▸ **What needs to be done**: Return the data that follows exactly as it appears. Pictures do not belong in the copy.
══════════════════════════════
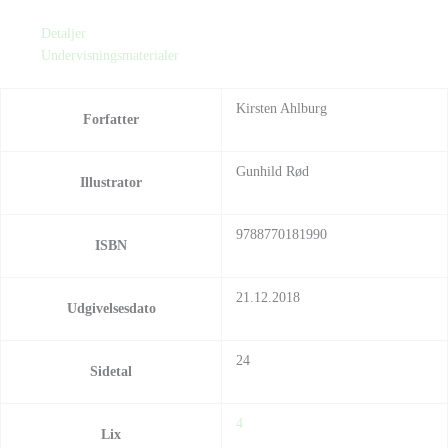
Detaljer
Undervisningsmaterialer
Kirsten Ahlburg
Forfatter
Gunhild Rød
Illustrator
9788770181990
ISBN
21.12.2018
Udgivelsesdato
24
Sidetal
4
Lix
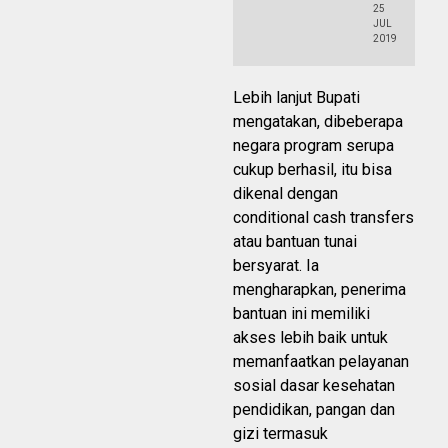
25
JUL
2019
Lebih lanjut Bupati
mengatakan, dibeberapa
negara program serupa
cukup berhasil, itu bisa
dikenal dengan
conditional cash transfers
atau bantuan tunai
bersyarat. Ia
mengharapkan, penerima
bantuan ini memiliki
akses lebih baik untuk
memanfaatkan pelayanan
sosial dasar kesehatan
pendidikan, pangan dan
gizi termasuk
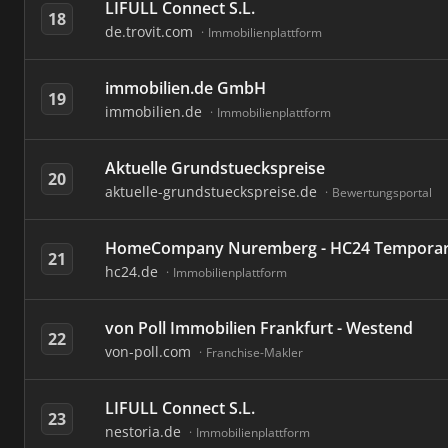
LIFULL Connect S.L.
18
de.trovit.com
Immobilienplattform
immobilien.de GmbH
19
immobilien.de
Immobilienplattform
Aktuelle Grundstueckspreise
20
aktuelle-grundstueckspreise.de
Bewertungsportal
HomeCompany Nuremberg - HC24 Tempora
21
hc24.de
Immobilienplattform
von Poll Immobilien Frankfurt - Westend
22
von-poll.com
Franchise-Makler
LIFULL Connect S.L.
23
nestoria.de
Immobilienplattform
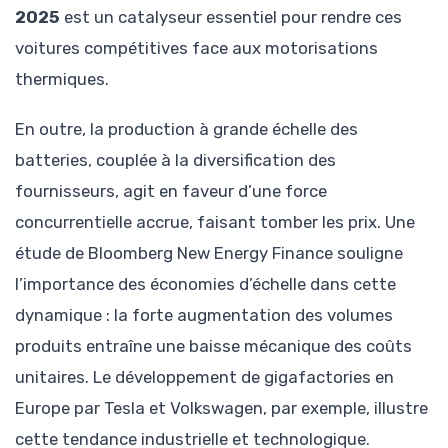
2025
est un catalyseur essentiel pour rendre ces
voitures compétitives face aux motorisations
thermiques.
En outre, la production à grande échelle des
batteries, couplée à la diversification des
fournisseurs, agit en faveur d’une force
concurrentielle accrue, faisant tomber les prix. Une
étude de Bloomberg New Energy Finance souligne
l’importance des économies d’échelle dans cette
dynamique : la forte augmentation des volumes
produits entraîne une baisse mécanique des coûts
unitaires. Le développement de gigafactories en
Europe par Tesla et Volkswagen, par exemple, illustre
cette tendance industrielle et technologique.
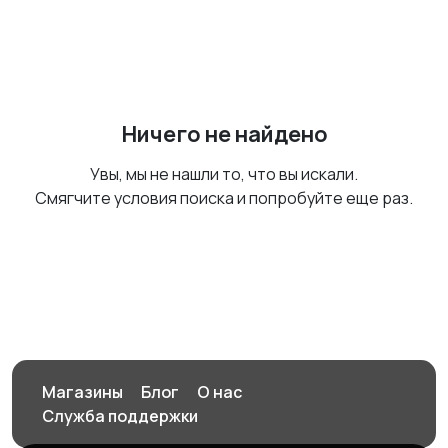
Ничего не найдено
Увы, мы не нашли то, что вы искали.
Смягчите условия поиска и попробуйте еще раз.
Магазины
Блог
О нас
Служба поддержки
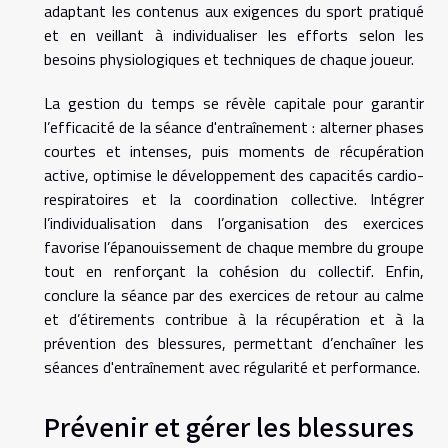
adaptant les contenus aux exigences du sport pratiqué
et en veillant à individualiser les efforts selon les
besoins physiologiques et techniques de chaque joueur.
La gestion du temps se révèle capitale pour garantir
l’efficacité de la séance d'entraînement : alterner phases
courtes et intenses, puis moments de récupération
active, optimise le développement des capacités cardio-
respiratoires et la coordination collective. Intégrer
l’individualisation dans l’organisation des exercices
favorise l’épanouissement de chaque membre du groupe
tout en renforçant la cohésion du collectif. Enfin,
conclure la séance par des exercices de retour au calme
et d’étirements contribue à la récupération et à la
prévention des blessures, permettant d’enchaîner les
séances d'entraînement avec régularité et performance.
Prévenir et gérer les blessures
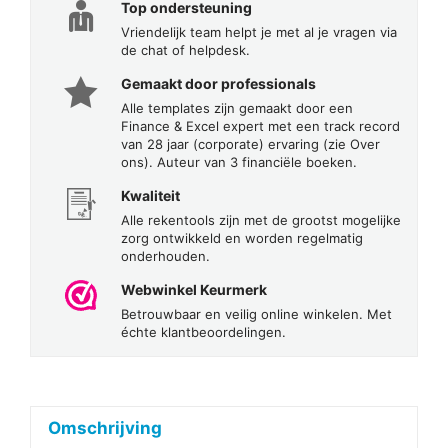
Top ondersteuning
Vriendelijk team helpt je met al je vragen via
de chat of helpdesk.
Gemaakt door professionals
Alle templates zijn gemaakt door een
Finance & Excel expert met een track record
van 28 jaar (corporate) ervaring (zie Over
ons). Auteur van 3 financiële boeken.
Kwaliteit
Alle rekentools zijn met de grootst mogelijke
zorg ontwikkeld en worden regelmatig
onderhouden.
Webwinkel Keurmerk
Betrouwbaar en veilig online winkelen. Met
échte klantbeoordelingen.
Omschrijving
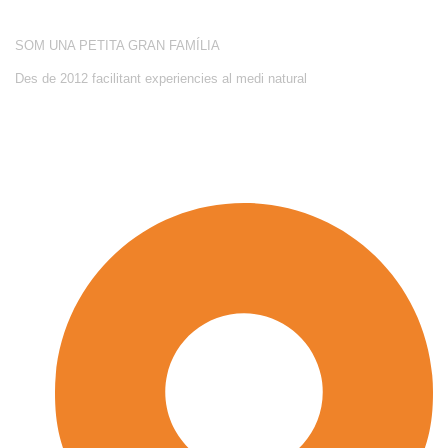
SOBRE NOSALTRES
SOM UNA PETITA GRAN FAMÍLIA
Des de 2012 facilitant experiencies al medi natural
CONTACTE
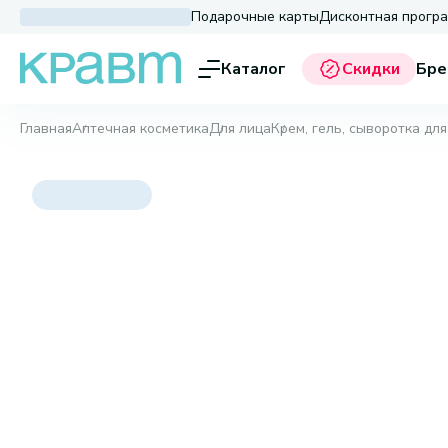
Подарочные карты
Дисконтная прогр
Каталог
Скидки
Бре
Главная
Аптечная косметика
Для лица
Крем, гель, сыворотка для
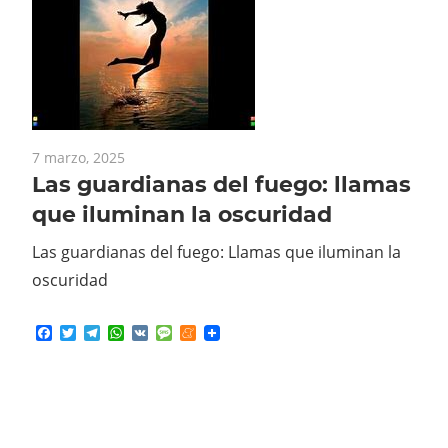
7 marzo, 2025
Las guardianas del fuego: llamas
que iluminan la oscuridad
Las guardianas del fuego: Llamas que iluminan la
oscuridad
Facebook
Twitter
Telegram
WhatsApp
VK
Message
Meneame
══════════════════════════════
▸ **Written response**:
Detaljer
Undervisningsmaterialer
Kirsten Ahlburg
Forfatter
Gunhild Rød
Illustrator
9788770181990
ISBN
21.12.2018
Udgivelsesdato
24
Sidetal
4
Lix
25
JUL
2019
Lebih lanjut Bupati
mengatakan, dibeberapa
negara program serupa
cukup berhasil, itu bisa
dikenal dengan
conditional cash transfers
atau bantuan tunai
bersyarat. Ia
mengharapkan, penerima
bantuan ini memiliki
akses lebih baik untuk
memanfaatkan pelayanan
sosial dasar kesehatan
pendidikan, pangan dan
gizi termasuk
LIFULL Connect S.L.
18
de.trovit.com
Immobilienplattform
immobilien.de GmbH
19
immobilien.de
Immobilienplattform
Aktuelle Grundstueckspreise
20
aktuelle-grundstueckspreise.de
Bewertungsportal
HomeCompany Nuremberg - HC24 Tempora
21
hc24.de
Immobilienplattform
von Poll Immobilien Frankfurt - Westend
22
von-poll.com
Franchise-Makler
LIFULL Connect S.L.
23
nestoria.de
Immobilienplattform
2025
est un catalyseur essentiel pour rendre ces
voitures compétitives face aux motorisations
thermiques.
En outre, la production à grande échelle des
batteries, couplée à la diversification des
fournisseurs, agit en faveur d’une force
concurrentielle accrue, faisant tomber les prix. Une
étude de Bloomberg New Energy Finance souligne
l’importance des économies d’échelle dans cette
dynamique : la forte augmentation des volumes
produits entraîne une baisse mécanique des coûts
unitaires. Le développement de gigafactories en
Europe par Tesla et Volkswagen, par exemple, illustre
cette tendance industrielle et technologique.
Ничего не найдено
Увы, мы не нашли то, что вы искали.
Смягчите условия поиска и попробуйте еще раз.
Магазины
Блог
О нас
Служба поддержки
adaptant les contenus aux exigences du sport pratiqué
et en veillant à individualiser les efforts selon les
besoins physiologiques et techniques de chaque joueur.
La gestion du temps se révèle capitale pour garantir
l’efficacité de la séance d'entraînement : alterner phases
courtes et intenses, puis moments de récupération
active, optimise le développement des capacités cardio-
respiratoires et la coordination collective. Intégrer
l’individualisation dans l’organisation des exercices
favorise l’épanouissement de chaque membre du groupe
tout en renforçant la cohésion du collectif. Enfin,
conclure la séance par des exercices de retour au calme
et d’étirements contribue à la récupération et à la
prévention des blessures, permettant d’enchaîner les
séances d'entraînement avec régularité et performance.
Prévenir et gérer les blessures
Top ondersteuning
Vriendelijk team helpt je met al je vragen via
de chat of helpdesk.
Gemaakt door professionals
Alle templates zijn gemaakt door een
Finance & Excel expert met een track record
van 28 jaar (corporate) ervaring (zie Over
ons). Auteur van 3 financiële boeken.
Kwaliteit
Alle rekentools zijn met de grootst mogelijke
zorg ontwikkeld en worden regelmatig
onderhouden.
Webwinkel Keurmerk
Betrouwbaar en veilig online winkelen. Met
échte klantbeoordelingen.
Omschrijving
SOBRE NOSALTRES
SOM UNA PETITA GRAN FAMÍLIA
Des de 2012 facilitant experiencies al medi natural
CONTACTE
Подарочные карты
Дисконтная прогр
Каталог
Скидки
Бре
Главная
Аптечная косметика
Для лица
Крем, гель, сыворотка для
7 marzo, 2025
Las guardianas del fuego: llamas
que iluminan la oscuridad
Las guardianas del fuego: Llamas que iluminan la
oscuridad
Facebook
Twitter
Telegram
WhatsApp
VK
Message
Meneame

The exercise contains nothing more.